The march, led by about 60 Southern Christian Leaderhip Conference "pilgrims" who left Tuskegee, Ala., in April on a five-state voter-registration tour, arrived on the Capitol steps just as the House of Representatives voted unanimously to approve the act.

The timing was hailed as providential. "God has brought us here at a very peculiar moment," said the Rev. Joseph E. Lowery, president of the SCLC, to applause and shouts of "Hallelujah."

"Now it's time to take that bipartisan sensitivity in Congress and address other minority concerns--unemployment, housing and welfare," Lowery said.

The protesters, most of them young and spirited, criticized the policies of the Reagan administration and attacked political apathy among blacks with chants and songs: "Tell Ronald Reagan time is winding up / So much corruption in the land / Why don't you people take a stand / Time, oh, time is winding up."

In their trek through the South, the SCLC marchers had conducted door-to-door canvassing for voter registration in 30 congressional districts judged particularly vital to black voters. Lowery said the procession was designed, in part, to stir up memories of the civil rights struggles of the 1960s--to remind blacks that "The Struggle" is not yet over.
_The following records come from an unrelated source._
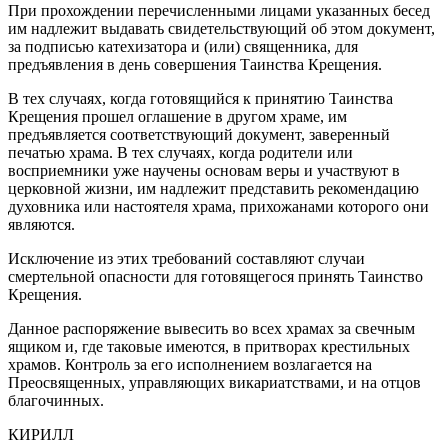
При прохождении перечисленными лицами указанных бесед
им надлежит выдавать свидетельствующий об этом документ,
за подписью катехизатора и (или) священника, для
предъявления в день совершения Таинства Крещения.
В тех случаях, когда готовящийся к принятию Таинства
Крещения прошел оглашение в другом храме, им
предъявляется соответствующий документ, заверенный
печатью храма. В тех случаях, когда родители или
восприемники уже научены основам веры и участвуют в
церковной жизни, им надлежит представить рекомендацию
духовника или настоятеля храма, прихожанами которого они
являются.
Исключение из этих требований составляют случаи
смертельной опасности для готовящегося принять Таинство
Крещения.
Данное распоряжение вывесить во всех храмах за свечным
ящиком и, где таковые имеются, в притворах крестильных
храмов. Контроль за его исполнением возлагается на
Преосвященных, управляющих викариатствами, и на отцов
благочинных.
КИРИЛЛ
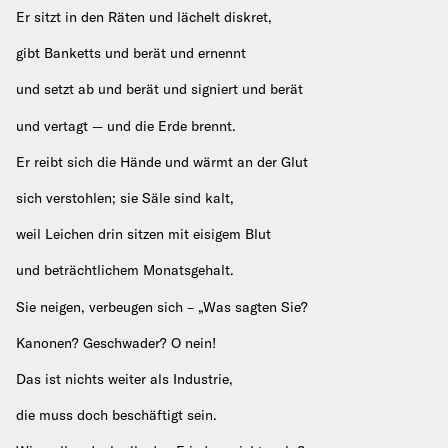
Er sitzt in den Räten und lächelt diskret,
gibt Banketts und berät und ernennt
und setzt ab und berät und signiert und berät
und vertagt — und die Erde brennt.
Er reibt sich die Hände und wärmt an der Glut
sich verstohlen; sie Säle sind kalt,
weil Leichen drin sitzen mit eisigem Blut
und beträchtlichem Monatsgehalt.
Sie neigen, verbeugen sich – „Was sagten Sie?
Kanonen? Geschwader? O nein!
Das ist nichts weiter als Industrie,
die muss doch beschäftigt sein.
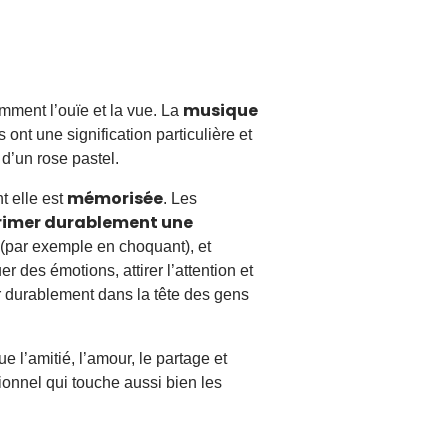
musique
amment l’ouïe et la vue. La
ont une signification particulière et
 d’un rose pastel.
mémorisée
t elle est
. Les
rimer durablement une
 (par exemple en choquant), et
 des émotions, attirer l’attention et
 durablement dans la tête des gens
 l’amitié, l’amour, le partage et
onnel qui touche aussi bien les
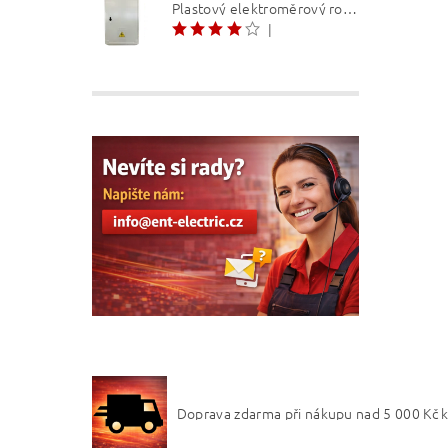
Plastový elektroměrový rozvaděč ER 212 NVP7P 40A QM (3f 1/2 S) 1bod. (O3/4)
|
Doprava zdarma při nákupu nad 5 000 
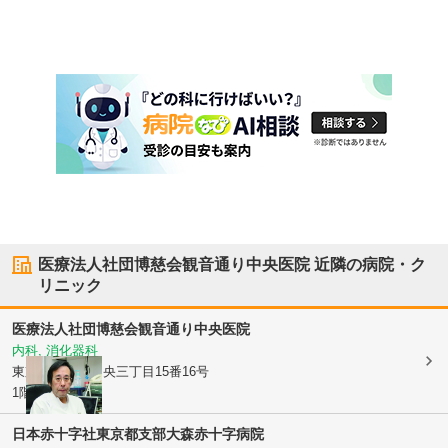
医療法人社団博慈会観音通り中央医院
近隣の病院・ク
リニック
医療法人社団博慈会観音通り中央医院
内科, 消化器科
東京都大田区
中央三丁目15番16号
1階・2階
日本赤十字社東京都支部
大森赤十字病院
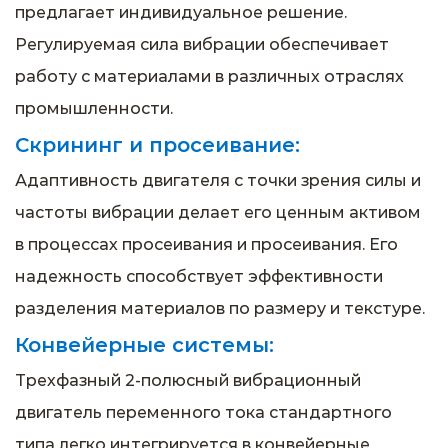
предлагает индивидуальное решение.
Регулируемая сила вибрации обеспечивает
работу с материалами в различных отраслях
промышленности.
Скрининг и просеивание:
Адаптивность двигателя с точки зрения силы и
частоты вибрации делает его ценным активом
в процессах просеивания и просеивания. Его
надежность способствует эффективности
разделения материалов по размеру и текстуре.
Конвейерные системы:
Трехфазный 2-полюсный вибрационный
двигатель переменного тока стандартного
типа легко интегрируется в конвейерные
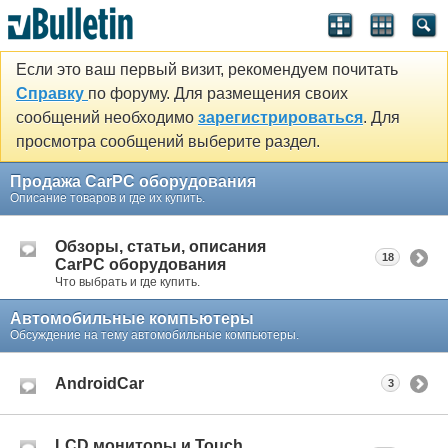
Если это ваш первый визит, рекомендуем почитать
Справку
по форуму. Для размещения своих
сообщений необходимо
зарегистрироваться
. Для
просмотра сообщений выберите раздел.
Продажа CarPC оборудования
Описание товаров и где их купить.
Обзоры, статьи, описания
18
CarPC оборудования
Что выбрать и где купить.
Автомобильные компьютеры
Обсуждение на тему автомобильные компьютеры.
AndroidCar
3
LCD мониторы и Touch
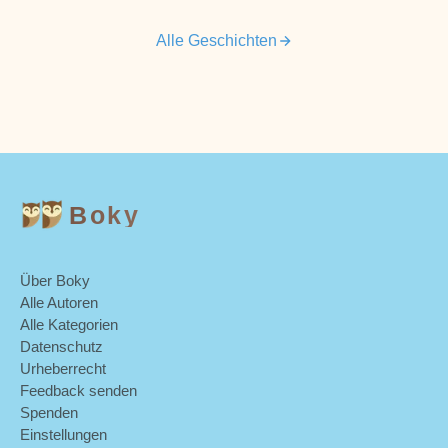
Alle Geschichten
Boky
Über Boky
Alle Autoren
Alle Kategorien
Datenschutz
Urheberrecht
Feedback senden
Spenden
Einstellungen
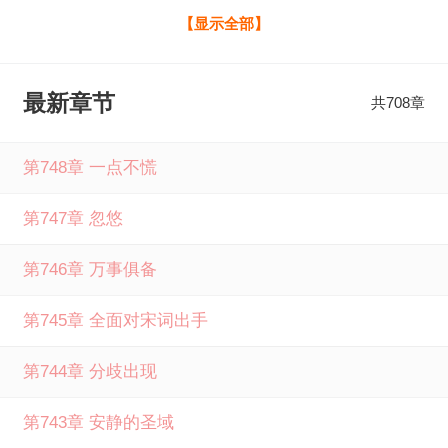
下去，就得需要不停地寻找资源箱。 打开了一个宝箱之后，
【显示全部】
宋词发现他觉醒了百倍奖励系统。 百倍奖励可选： 一：矿泉
水+100瓶 二：大力水+1瓶 百倍奖励可选： 一：美人鱼雕像+
最新章节
共708章
100 二：美人鱼+1 百倍奖励可选： 一：乌龟蛋+100 二：玄
武蛋+1 当 公路求生：百倍奖励全文免费阅读由笔下文学提
第748章 一点不慌
供，如果您喜欢公路求生：百倍奖励爱笑的橙子最新章节，
第747章 忽悠
请分享给您的好友一起来笔下文学免费阅读。
第746章 万事俱备
第745章 全面对宋词出手
第744章 分歧出现
第743章 安静的圣域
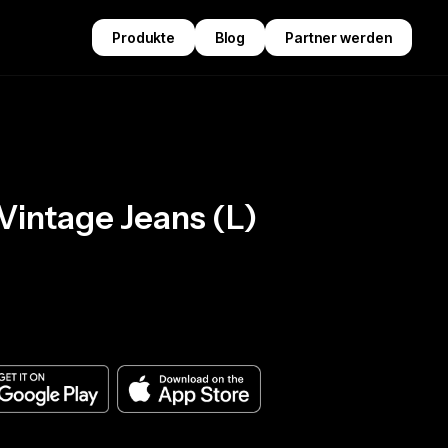
Produkte
Blog
Partner werden
Vintage Jeans (L)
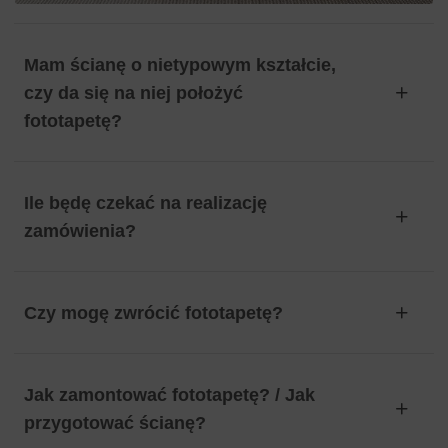
Mam ścianę o nietypowym kształcie,
czy da się na niej położyć
fototapetę?
Ile będę czekać na realizację
zamówienia?
Czy mogę zwrócić fototapetę?
Jak zamontować fototapetę? / Jak
przygotować ścianę?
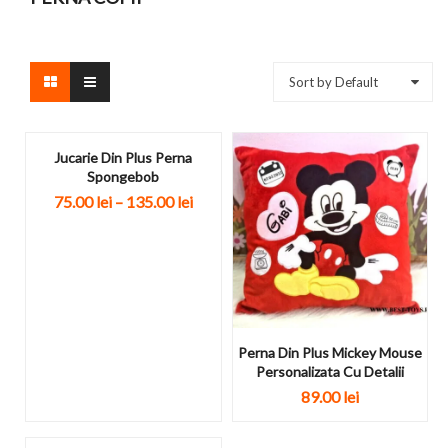
Sort by Default
Jucarie Din Plus Perna
Spongebob
75.00
lei
–
135.00
lei
Perna Din Plus Mickey Mouse
Personalizata Cu Detalii
89.00
lei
To emphasize that point, the demonstrators plan to erect a symbolic "Resurrection City II" on the Ellipse, harking back to the 1968 Resurrection City encampment on the Mall, where thousands set up temporary residence under shelter of plywood and plastic in an effort to draw attention to the plight of the nation's poor.

The day's march--evocative of those earlier days, but also modest enough to illustrate how times have changed--began at 10 a.m. in brilliant sunshine and mild temperatures at St. John's Baptist Church on Columbia Pike in Arlington.

The group's numbers swelled along the way as supporters gradually arrived. The marchers chanted and sang along the way, drawing a limited response from bystanders.

As the crowd reached the Washington side of the 14th Street bridge, a gusty wind ceased momentarily and the demonstrators, walking in rows, stopped to kneel and pray.

"This bridge is symbolic of the bridges of unemployment, housing and opposition that we must cross," said Spiver Gordon, 42, vice president of the SCLC's Alabama branch. "We realize that what's ahead is hard times and continued struggle. And we need more black people to get involved."

The Rev. Spencer Coleman, 70, of Alexandria, wore a red SCLC baseball cap as he crossed the bridge and talked about how "it's getting worse for blacks. At my age, I can see it."

Coleman, who helped integrate Alexandria schools years ago, said, "I march as a minister. Moses marched. The children of Israel . . . Sojourner Truth marched. The benefit of our marching is that we let the world know that we are not satisfied with the way the heads of state are operating."

The marchers said they have received donations and support from churches, labor unions, city leaders and numerous individuals. Marching with the SCLC yesterday was what looked like a version of the old liberals-and-labor coalition that was so often in evidence during the headiest days of the civil rights movement: whites and American Indians, the American Federation of Government Employees, the Southern Rural Women's Network.

Joining them on the steps of the Capitol yesterday were House Majority Leader James C. Wright Jr. (D-Tex.), Rep. Parren Mitchell (D-Md.) and D.C. Del. Walter Fauntroy, as well as Coretta Scott King, widow of the Rev. Martin Luther King Jr., and D.C. City Council member Wilhelmina J. Rolark (D-Ward 8).

ACORN's three-day protest seeks to persuade housing authorities to turn over tax-delinquent properties to the poor for renovation, according to spokesman Clarence Anderson of Boston. The demonstrators are from about a dozen cities.

Yesterday, some of the group, chanting and waving signs, surged to the gates of the White House, but none attempted to enter the grounds and there were no arrests.